De repente, la valiente rebeldía de Reiko se vino abajo. Entre sollozos, reveló todos sus recelos sobre el matrimonio, los sueños a los que no pensaba renunciar. El magistrado Ueda la escuchó con simpatía pero, cuando terminó y se calmó, sacudió la cabeza y dijo:

– No tendría que haberte criado para que esperaras de la vida más de lo que es posible para una mujer. Fue un acto de amor ciego y poco juicio por mi parte, del que me arrepiento profundamente. Pero lo que está hecho, hecho está. No podemos ir hacia atrás, sólo hacia delante. No debes observar más juicios ni ayudarme en mi trabajo como equivocadamente te permití hacer en el pasado. Tu sitio está junto a tu marido.

En el momento en que Reiko veía cerrarse para siempre la puerta de su juventud, un atisbo de esperanza destellaba en el oscuro horizonte de su futuro. La última frase del magistrado Ueda le había recordado su fantasía de compartir las aventuras del sosakan Sano. En la antigüedad las mujeres de los samuráis habían cabalgado hacia la batalla al costado de sus hombres. Reiko recordó el incidente que había terminado con los festejos nupciales. Antes, absorta en sus problemas, apenas le había dedicado un pensamiento al nuevo caso de Sano; ahora despertaba su interés.

– Tal vez pueda ayudar en la investigación de la muerte de la dama Harume -dijo en tono meditabundo.
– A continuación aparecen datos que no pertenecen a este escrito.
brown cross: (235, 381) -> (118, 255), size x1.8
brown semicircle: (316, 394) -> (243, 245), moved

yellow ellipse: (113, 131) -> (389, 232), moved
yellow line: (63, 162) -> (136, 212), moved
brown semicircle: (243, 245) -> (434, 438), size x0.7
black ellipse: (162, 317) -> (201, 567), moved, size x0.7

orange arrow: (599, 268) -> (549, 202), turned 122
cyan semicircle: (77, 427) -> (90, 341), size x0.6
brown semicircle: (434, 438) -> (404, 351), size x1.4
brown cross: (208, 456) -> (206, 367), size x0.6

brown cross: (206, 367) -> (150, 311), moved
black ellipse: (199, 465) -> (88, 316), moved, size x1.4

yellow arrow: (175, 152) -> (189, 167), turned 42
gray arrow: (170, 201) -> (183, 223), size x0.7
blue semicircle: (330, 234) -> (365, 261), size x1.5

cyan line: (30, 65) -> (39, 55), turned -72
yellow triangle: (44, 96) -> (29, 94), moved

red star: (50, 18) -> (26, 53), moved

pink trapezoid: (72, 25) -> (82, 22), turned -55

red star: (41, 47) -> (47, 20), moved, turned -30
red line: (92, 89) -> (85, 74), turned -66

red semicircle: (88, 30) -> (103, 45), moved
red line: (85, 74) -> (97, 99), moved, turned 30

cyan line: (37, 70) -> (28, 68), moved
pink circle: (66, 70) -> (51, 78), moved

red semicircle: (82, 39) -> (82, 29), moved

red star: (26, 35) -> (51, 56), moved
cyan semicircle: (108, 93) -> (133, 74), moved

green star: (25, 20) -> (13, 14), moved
La preocupación afloró al rostro del magistrado Ueda.

– Reiko-chan -advirtió con voz amable, pero firme-. Eres más lista que muchos hombres, pero eres joven, inocente y confías demasiado en tus habilidades. Cualquier asunto que tenga que ver con la corte del sogún está plagado de peligros. El sosakan Sano no verá con buenos ojos que interfieras. Además, ¿qué podrías hacer tú, una mujer?

El magistrado se levantó y condujo a Reiko al exterior de la mansión, hasta la puerta donde la esperaba su séquito.

– Ve a casa, hija. Da gracias por no tener que trabajar para ganarte el arroz, como otras mujeres con menos suerte. Obedece a tu marido, es un buen hombre. -Después, haciéndose eco del consejo de O-sugi, añadió-: Acepta tu destino, o se hará cada vez más difícil de soportar.

A regañadientes, Reiko subió al palanquín. Al saborear el amargor del tinte de sus dientes, sacudió la cabeza en triste señal de reconocimiento de la sabiduría de su padre.

Aun así, ella poseía la misma inteligencia y el mismo ímpetu y valor que lo habían hecho a él magistrado de Edo, ¡el cargo que ella habría heredado de haber nacido varón! Cuando el palanquín emprendió su camino, Reiko gritó a los porteadores:

– ¡Parad! ¡Volved!

Obedecieron. Reiko bajó y entró corriendo en la casa de su padre, hasta su habitación de la infancia. Del armario sacó dos espadas, una larga y una corta, con similares empuñaduras y vainas con incrustaciones de oro. Después volvió al palanquín y se acomodó para el viaje de vuelta al castillo de Edo, abrazada a sus preciadas armas, símbolos de honor y aventura, de todo lo que era y pretendía ser.

De algún modo iba a conseguir una vida satisfactoria y con sentido. Y empezaría por investigar la extraña muerte de la concubina del sogún.